* [WHAT IS EXPECTED]
From the first line of the entries below through the line holding "sécurité globale au", write out every line exactly, please, and leave out the pictures.

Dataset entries
——————————

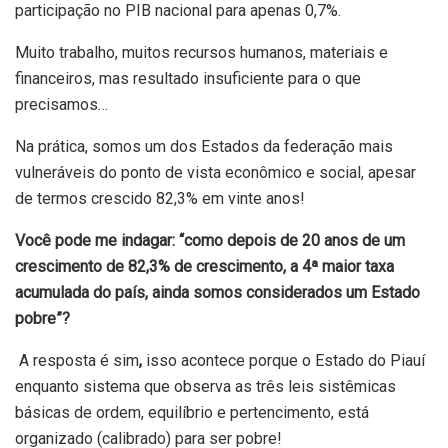
participação no PIB nacional para apenas 0,7%.
Muito trabalho, muitos recursos humanos, materiais e
financeiros, mas resultado insuficiente para o que
precisamos…
Na prática, somos um dos Estados da federação mais
vulneráveis do ponto de vista econômico e social, apesar
de termos crescido 82,3% em vinte anos!
Você pode me indagar: “como depois de 20 anos de um
crescimento de 82,3% de crescimento, a 4ª maior taxa
acumulada do país, ainda somos considerados um Estado
pobre”?
A resposta é sim
,
isso acontece porque o Estado do Piauí
enquanto sistema que observa as três leis sistêmicas
básicas de ordem, equilíbrio e pertencimento, está
organizado (calibrado) para ser pobre!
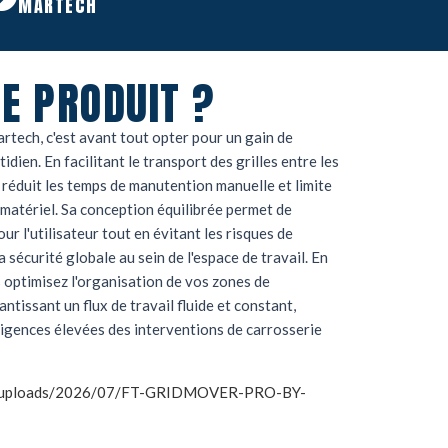
MARTECH
E PRODUIT ?
rtech, c'est avant tout opter pour un gain de
idien. En facilitant le transport des grilles entre les
il réduit les temps de manutention manuelle et limite
 matériel. Sa conception équilibrée permet de
ur l'utilisateur tout en évitant les risques de
 sécurité globale au sein de l'espace de travail. En
 optimisez l'organisation de vos zones de
ntissant un flux de travail fluide et constant,
igences élevées des interventions de carrosserie
tent/uploads/2026/07/FT-GRIDMOVER-PRO-BY-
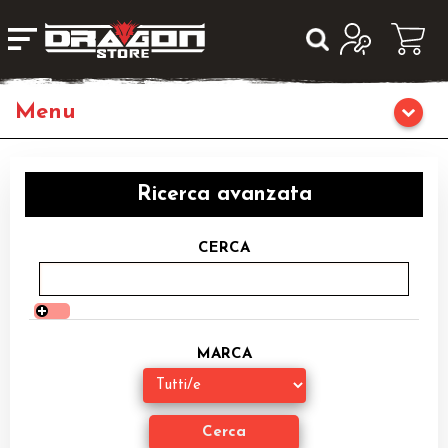
Home
Ricerca avanzata
Giochi da Tavolo
CERCA
Giochi di Ruolo
Librigame
MARCA
Editoria
Giochi di Carte Collezionabili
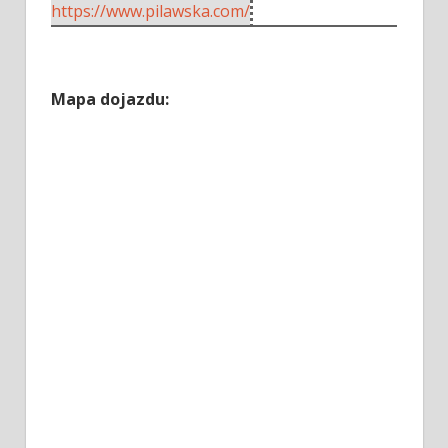
https://www.pilawska.com/
Mapa dojazdu:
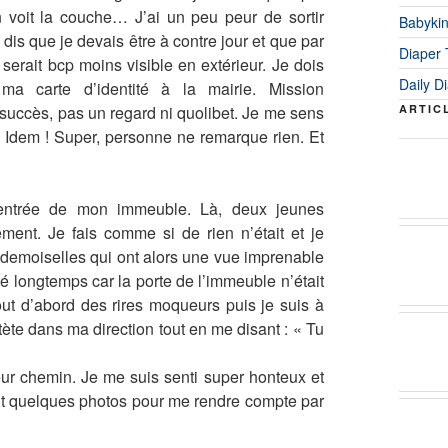
 voit la couche… J’ai un peu peur de sortir
Babyki
 dis que je devais être à contre jour et que par
Diaper
serait bcp moins visible en extérieur. Je dois
Daily D
 ma carte d’identité à la mairie. Mission
succès, pas un regard ni quolibet. Je me sens
ARTIC
c. Idem ! Super, personne ne remarque rien. Et
’entrée de mon immeuble. Là, deux jeunes
ment. Je fais comme si de rien n’était et je
emoiselles qui ont alors une vue imprenable
é longtemps car la porte de l’immeuble n’était
out d’abord des rires moqueurs puis je suis à
tète dans ma direction tout en me disant : « Tu
leur chemin. Je me suis senti super honteux et
 fait quelques photos pour me rendre compte par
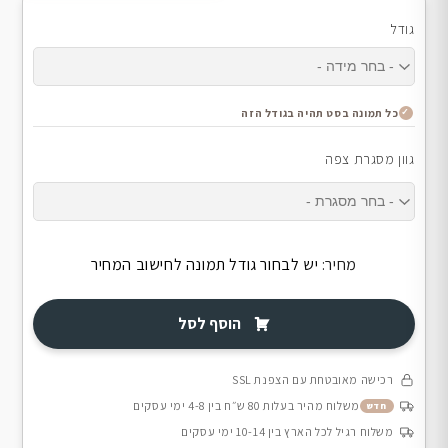
גודל
כל תמונה בסט תהיה בגודל הזה
גוון מסגרת צפה
מחיר:
יש לבחור גודל תמונה לחישוב המחיר
הוסף לסל
רכישה מאובטחת עם הצפנת SSL
משלוח מהיר בעלות 80 ש״ח בין 4-8 ימי עסקים
חדש
משלוח רגיל לכל הארץ בין 10-14 ימי עסקים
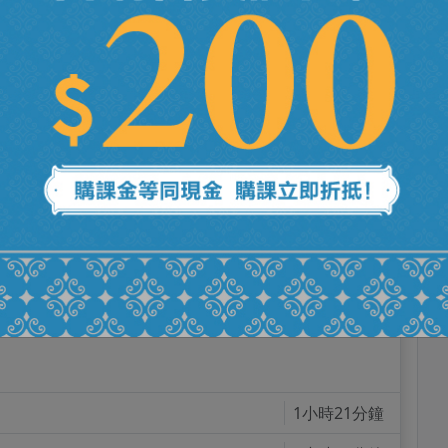
-彤妤公民
8小時48分鐘
59分鐘
1小時21分鐘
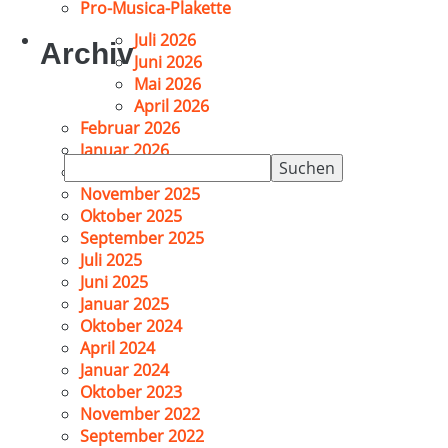
Pro-Musica-Plakette
Juli 2026
Archiv
Juni 2026
Mai 2026
April 2026
Februar 2026
Januar 2026
Suchen
Dezember 2025
nach:
November 2025
Oktober 2025
September 2025
Juli 2025
Juni 2025
Januar 2025
Oktober 2024
April 2024
Januar 2024
Oktober 2023
November 2022
September 2022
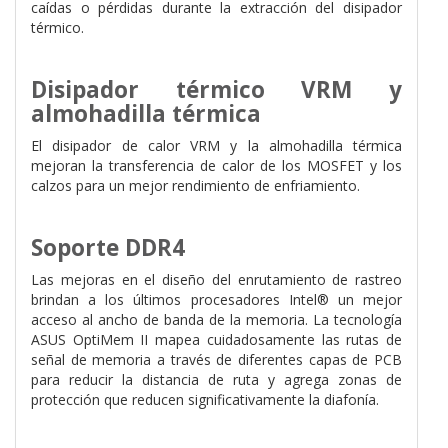
caídas o pérdidas durante la extracción del disipador
térmico.
Disipador térmico VRM y
almohadilla térmica
El disipador de calor VRM y la almohadilla térmica
mejoran la transferencia de calor de los MOSFET y los
calzos para un mejor rendimiento de enfriamiento.
Soporte DDR4
Las mejoras en el diseño del enrutamiento de rastreo
brindan a los últimos procesadores Intel® un mejor
acceso al ancho de banda de la memoria. La tecnología
ASUS OptiMem II mapea cuidadosamente las rutas de
señal de memoria a través de diferentes capas de PCB
para reducir la distancia de ruta y agrega zonas de
protección que reducen significativamente la diafonía.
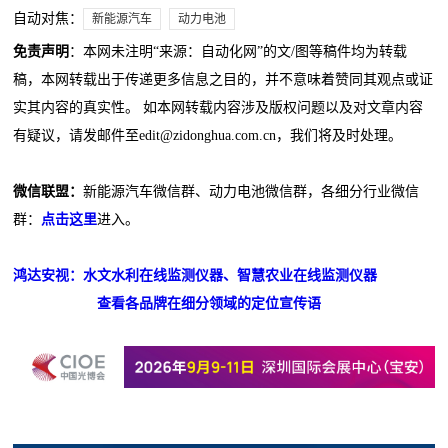
自动对焦：
新能源汽车
动力电池
免责声明
：本网未注明“来源：自动化网”的文/图等稿件均为转载
稿，本网转载出于传递更多信息之目的，并不意味着赞同其观点或证
实其内容的真实性。 如本网转载内容涉及版权问题以及对文章内容
有疑议，请发邮件至edit@zidonghua.com.cn，我们将及时处理。
微信联盟：
新能源汽车微信群、动力电池微信群，各细分行业微信
群：
点击这里
进入。
鸿达安视：水文水利在线监测仪器、智慧农业在线监测仪器
查看各品牌在细分领域的定位宣传语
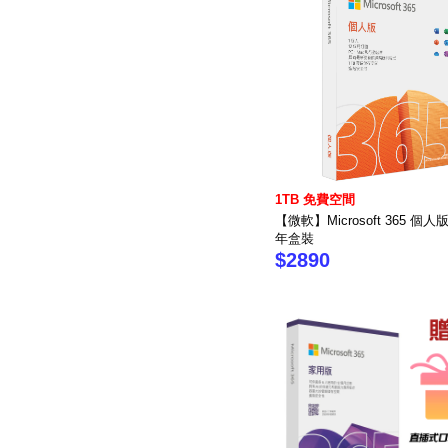
1TB 免費空間
【微軟】Microsoft 365 個人
年盒裝
$2890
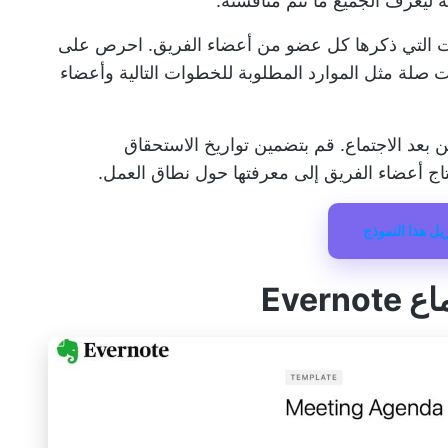
ليعرف الجميع ما تتم مناقشته.
ارات التي ذكرها كل عضو من أعضاء الفريق. احرص على
صلة مثل الموارد المطلوبة للخطوات التالية وأعضاء
ين بعد الاجتماع. قم بتضمين تواريخ الاستحقاق
تاج أعضاء الفريق إلى معرفتها حول نطاق العمل.
يل هذا النموذج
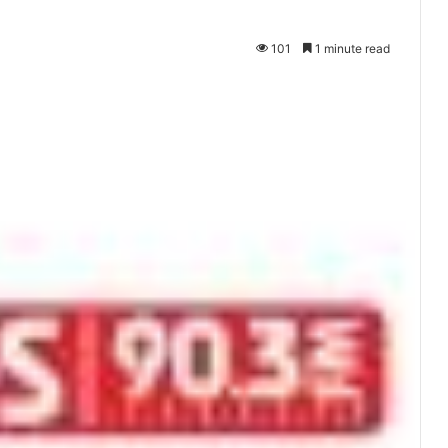
101
1 minute read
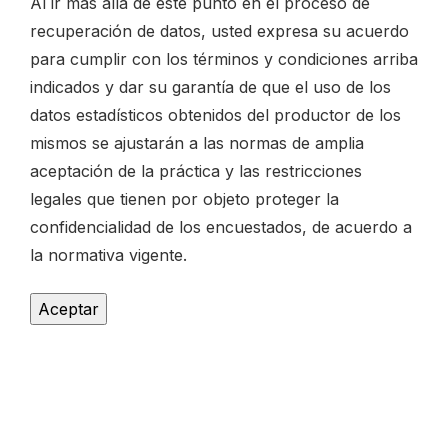
Al ir más allá de este punto en el proceso de
recuperación de datos, usted expresa su acuerdo
para cumplir con los términos y condiciones arriba
indicados y dar su garantía de que el uso de los
datos estadísticos obtenidos del productor de los
mismos se ajustarán a las normas de amplia
aceptación de la práctica y las restricciones
legales que tienen por objeto proteger la
confidencialidad de los encuestados, de acuerdo a
la normativa vigente.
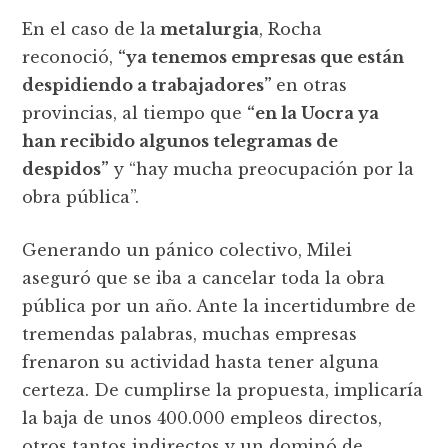
En el caso de la
metalurgia
, Rocha
reconoció,
“ya tenemos empresas que están
despidiendo a trabajadores”
en otras
provincias, al tiempo que
“en la Uocra ya
han recibido algunos telegramas de
despidos”
y “hay mucha preocupación por la
obra pública”.
Generando un pánico colectivo, Milei
aseguró que se iba a cancelar toda la obra
pública por un año. Ante la incertidumbre de
tremendas palabras, muchas empresas
frenaron su actividad hasta tener alguna
certeza. De cumplirse la propuesta, implicaría
la baja de unos 400.000 empleos directos,
otros tantos indirectos y un dominó de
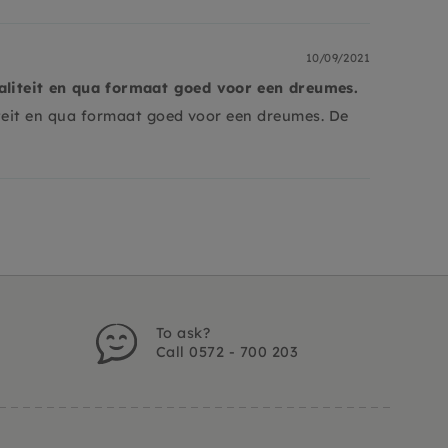
10/09/2021
aliteit en qua formaat goed voor een dreumes.
iteit en qua formaat goed voor een dreumes. De
To ask?
Call 0572 - 700 203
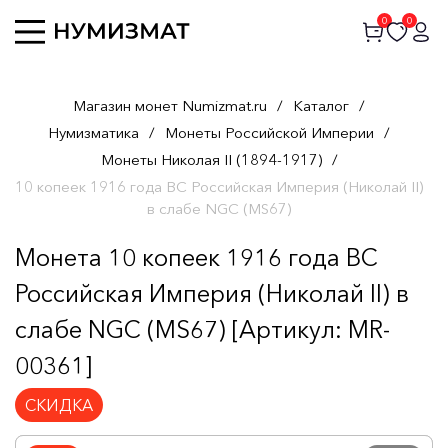
0
0
Магазин монет Numizmat.ru
/
Каталог
/
Нумизматика
/
Монеты Российской Империи
/
Монеты Николая II (1894-1917)
/
10 копеек 1916 года ВС Российская Империя (Николай II)
в слабе NGC (MS67)
Монета 10 копеек 1916 года ВС
Российская Империя (Николай II) в
слабе NGC (MS67) [Артикул: MR-
00361]
СКИДКА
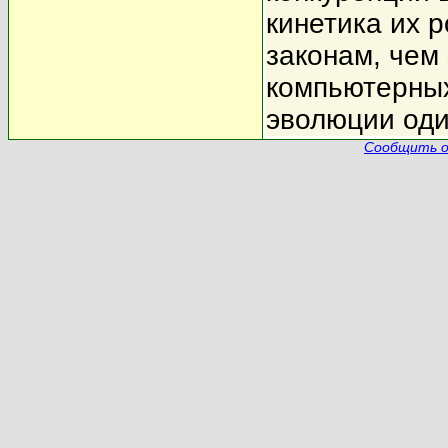
кинетика их 
законам, чем
компьютерных
эволюции оди
Сообщить о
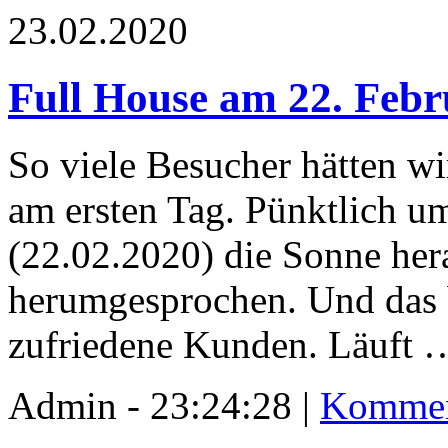
23.02.2020
Full House am 22. Febr
So viele Besucher hätten wi
am ersten Tag. Pünktlich 
(22.02.2020) die Sonne her
herumgesprochen. Und das 
zufriedene Kunden. Läuft 
Admin - 23:24:28 |
Kommen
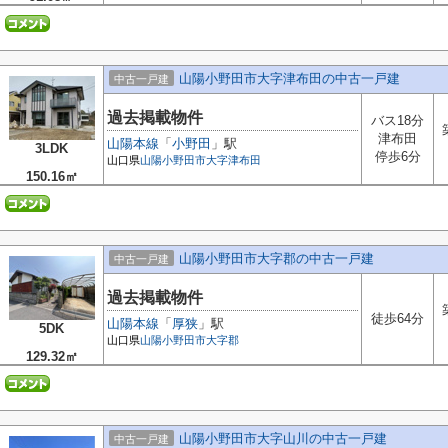
山陽小野田市大字津布田の中古一戸建
中古一戸建
過去掲載物件
バス18分
津布田
山陽本線
「
小野田
」駅
3LDK
停歩6分
山口県
山陽小野田市
大字津布田
150.16㎡
山陽小野田市大字郡の中古一戸建
中古一戸建
過去掲載物件
徒歩64分
山陽本線
「
厚狭
」駅
5DK
山口県
山陽小野田市
大字郡
129.32㎡
山陽小野田市大字山川の中古一戸建
中古一戸建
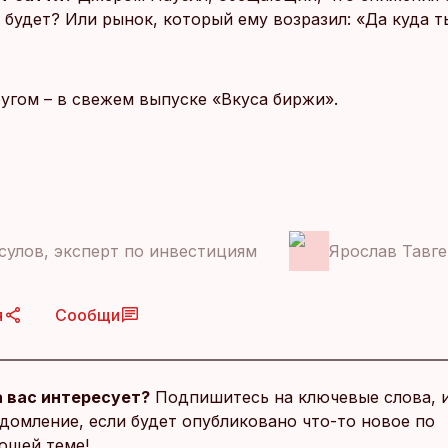
 будет? Или рынок, который ему возразил: «Да куда 
ругом – в свежем выпуске «Вкуса биржи».
сулов, эксперт по инвестициям
Ярослав Тавге
я
Сообщи
 вас интересует?
Подпишитесь на ключевые слова, 
домление, если будет опубликовано что-то новое по
ющей теме!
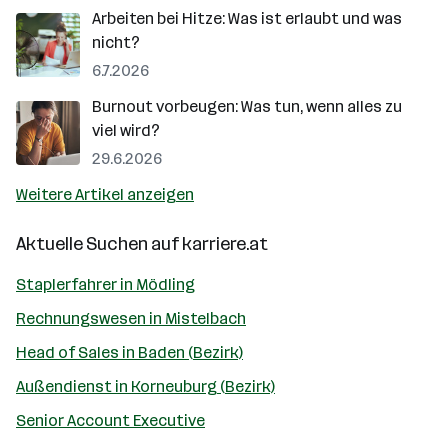
Arbeiten bei Hitze: Was ist erlaubt und was
nicht?
6.7.2026
Burnout vorbeugen: Was tun, wenn alles zu
viel wird?
29.6.2026
Weitere Artikel anzeigen
Aktuelle Suchen auf
karriere.at
Staplerfahrer in Mödling
Rechnungswesen in Mistelbach
Head of Sales in Baden (Bezirk)
Außendienst in Korneuburg (Bezirk)
Senior Account Executive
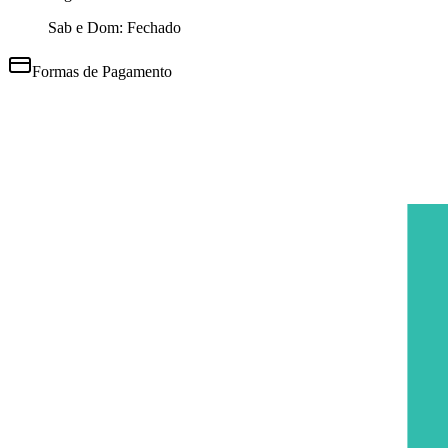
Sab e Dom: Fechado
Formas de Pagamento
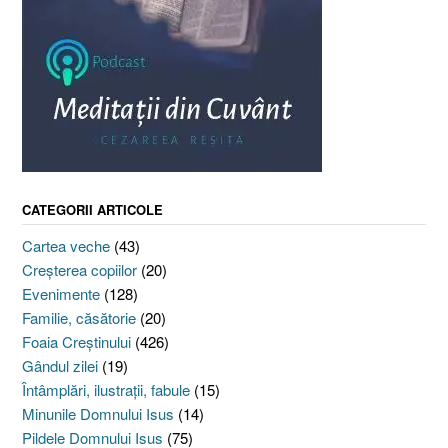
CATEGORII ARTICOLE
Cartea veche
(43)
Creşterea copiilor
(20)
Evenimente
(128)
Familie, căsătorie
(20)
Foaia Creştinului
(426)
Gândul zilei
(19)
Întâmplări, ilustraţii, fabule
(15)
Minunile Domnului Isus
(14)
Pildele Domnului Isus
(75)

——————————

* [RESPONSE TO THIS EXERCISE]
participação no PIB nacional para apenas 0,7%.
Muito trabalho, muitos recursos humanos, materiais e
financeiros, mas resultado insuficiente para o que
precisamos…
Na prática, somos um dos Estados da federação mais
vulneráveis do ponto de vista econômico e social, apesar
de termos crescido 82,3% em vinte anos!
Você pode me indagar: “como depois de 20 anos de um
crescimento de 82,3% de crescimento, a 4ª maior taxa
acumulada do país, ainda somos considerados um Estado
pobre”?
A resposta é sim
,
isso acontece porque o Estado do Piauí
enquanto sistema que observa as três leis sistêmicas
básicas de ordem, equilíbrio e pertencimento, está
organizado (calibrado) para ser pobre!
MARTECH
E PRODUIT ?
rtech, c'est avant tout opter pour un gain de
idien. En facilitant le transport des grilles entre les
il réduit les temps de manutention manuelle et limite
 matériel. Sa conception équilibrée permet de
ur l'utilisateur tout en évitant les risques de
 sécurité globale au sein de l'espace de travail. En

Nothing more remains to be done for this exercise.